This says that we are 95% confident that the population mean of the birth mass of babies is between roughly 3203 and 3362 grams. In terms of weight, this is approximately between 7 pounds 1 ounce and 7 pounds 6.6 ounces.

This does NOT say that 95% of babies will be born with a mass in the above interval. This is only a statement about the population mean.

Using the techniques in Example 10.4, find confidence intervals for the birth mass of male babies at the 95% and 98% confidence levels.

Remark. Recall that 95% confidence means that if we were to have 100 samples and produce 100 confidence intervals from those samples, that we would expect 95 of the confidence intervals to correctly capture \(\mu\) and expect 5 samples to be extreme enough to give a confidence interval that does not contain \(\mu\).

The following Code Template can be used to find a confidence interval “by hand.”

x =                        #Data Set
C.Level =                  #Confidence Level
#Below here is stock code and should not be changed
x <- x[!is.na(x)]
xBar <- mean(x)
s <- sd(x)
n <- length(x)
tStar <- qt( 1 - (1 - C.Level) / 2, df = ( n - 1 ) )
SE <- s / sqrt( n )
MOE <- tStar * SE
CIL <- xBar - MOE          #Confidence Interval Lower Bound
CIU <- xBar + MOE          #Confidence Interval Upper Bound
c( CIL, CIU )              #Confidence Interval

Remark. While the result of the above Code Template will only display the confidence interval, the values of all interim calculations are saved to your environment. For example, if you run the code from Example 10.4 and want to find the margin of error, you can simply run the line

MOE
## [1] 79.29889

assuming you haven’t run any other code to rewrite the value MOE.

10.2.4 ConfIntFromSample

In Chapter 9, there was little chance of confusing how a confidence interval related to individuals versus a population. Each individual either had a specified trait or not and thus could be thought of as having a value of 1 or 0 respectively. As such, no individual could have a value of, say, 0.64 and an interval of form \(( 0.5069532, 0.7730468)\) could not contain any individual’s value.

However, now that we are looking at variables that take on (possibly) continuous values, it is possible for an individual to have a value that is very close to the population mean, \(\mu\). As such, it can be confusing as to what a confidence interval means in relation to individuals, values of \(x\), and samples, values of \(\bar{x}\). The function ConfIntFromSample() is meant to give a visual representation to what we have done so far.
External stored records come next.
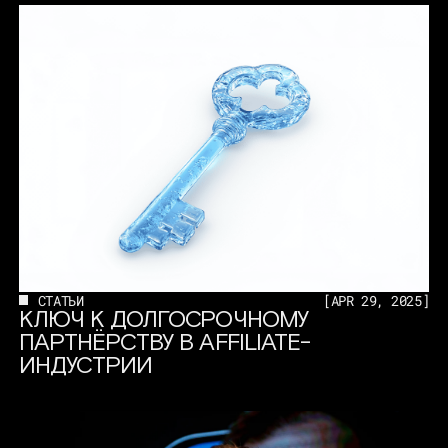
СТАТЬИ
[
APR 29, 2025
]
КЛЮЧ К ДОЛГОСРОЧНОМУ
ПАРТНЁРСТВУ В AFFILIATE-
ИНДУСТРИИ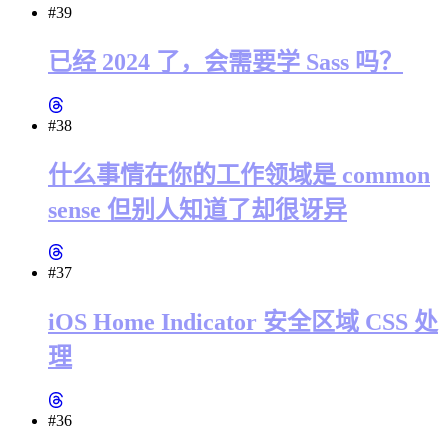
#39
已经 2024 了，会需要学 Sass 吗？
#38
什么事情在你的工作领域是 common
sense 但别人知道了却很讶异
#37
iOS Home Indicator 安全区域 CSS 处
理
#36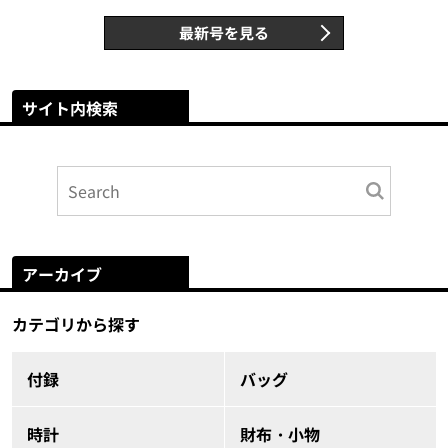
最新号を見る
サイト内検索
アーカイブ
カテゴリから探す
付録
バッグ
時計
財布・小物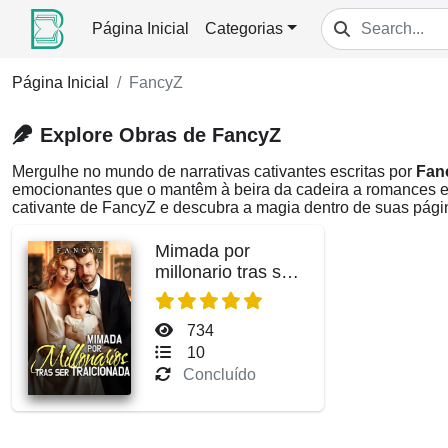
Página Inicial
Categorias
Página Inicial
FancyZ
Explore Obras de FancyZ
Mergulhe no mundo de narrativas cativantes escritas por
Fan
emocionantes que o mantêm à beira da cadeira a romances e
cativante de FancyZ e descubra a magia dentro de suas pági
Mimada por
millonario tras ser
traicionada
734
10
Concluído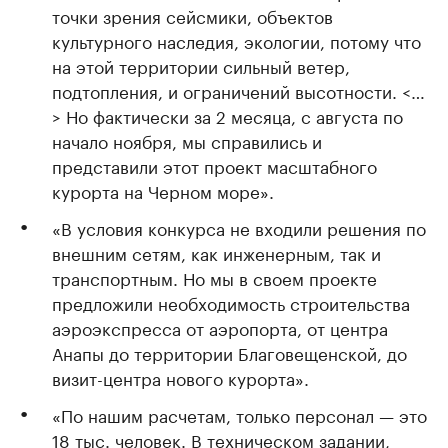
точки зрения сейсмики, объектов
культурного наследия, экологии, потому что
на этой территории сильный ветер,
подтопления, и ограничений высотности. <…
> Но фактически за 2 месяца, с августа по
начало ноября, мы справились и
представили этот проект масштабного
курорта на Черном море».
«В условия конкурса не входили решения по
внешним сетям, как инженерным, так и
транспортным. Но мы в своем проекте
предложили необходимость строительства
аэроэкспресса от аэропорта, от центра
Анапы до территории Благовещенской, до
визит-центра нового курорта».
«По нашим расчетам, только персонал — это
18 тыс. человек. В техническом задании,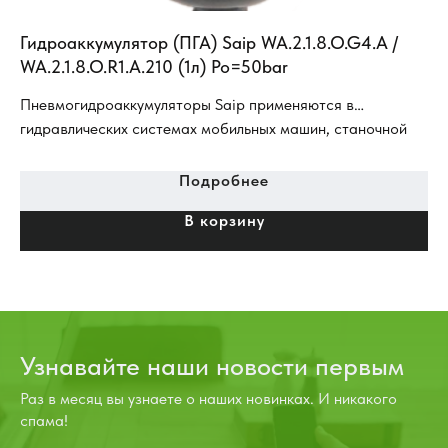
-
Гидроаккумулятор (ПГА) Saip WA.2.1.8.O.G4.A /
Ги
WA.2.1.8.O.R1.A.210 (1л) Po=50bar
54
Пневмогидроаккумуляторы Saip применяются в
Ба
гидравлических системах мобильных машин, станочной
ко
аппаратуры, гидравлических стендах и специальных
ба
устройствах, в гидросистемах дорожно-строительных
жи
Подробнее
машин и машинах специального назначения
В корзину
(гидросистема тормозов, гидро-система рабочего
оборудования).
Узнавайте наши новости первым
Раз в месяц вы узнаете о наших новинках. И никакого
спама!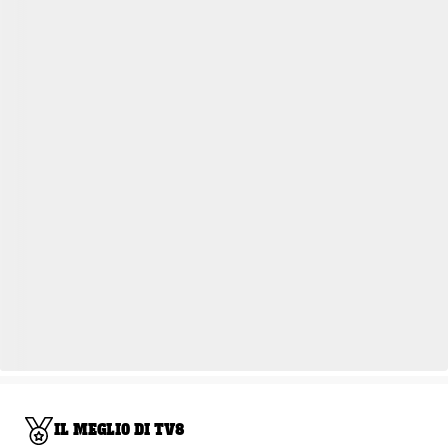
IL MEGLIO DI TV8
It will produce a graphical display of the confidence interval superimposed over a histogram which also shows what we will call the Prediction Interval.

The syntax of ConfIntFromSample is

ConfIntFromSample( x, conf.level)       #This is not executable code

where the parameters are:

  • x: The data vector we are using for inference.

  • conf.level: The confidence level for the desired confidence interval.

Example 10.5 We begin by importing the dataset PlatypusData1 from Statypus.

PlatypusData1 <- read.csv( "https://statypus.org/files/PlatypusData1.csv" )

We will look at the Weight variable.130 This variable contains the mass of each platypus. We will focus our view on only male platypuses.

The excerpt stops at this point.